* [Task statement]
Images aside, return all the entries exactly.

* [Dataset entries]
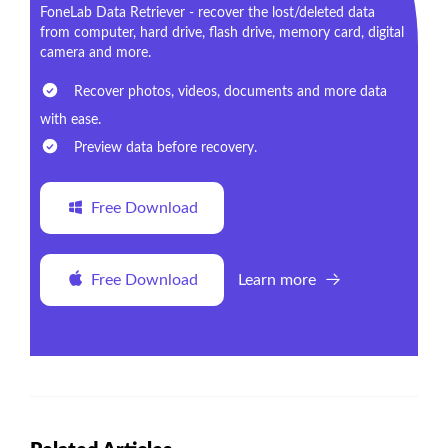
FoneLab Data Retriever - recover the lost/deleted data
from computer, hard drive, flash drive, memory card, digital
camera and more.
Recover photos, videos, documents and more data
with ease.
Preview data before recovery.
Free Download
Free Download
Learn more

* [Written response]
FoneLab Data Retriever - recover the lost/deleted data
from computer, hard drive, flash drive, memory card, digital
camera and more.
Recover photos, videos, documents and more data
with ease.
Preview data before recovery.
Free Download
Free Download
Learn more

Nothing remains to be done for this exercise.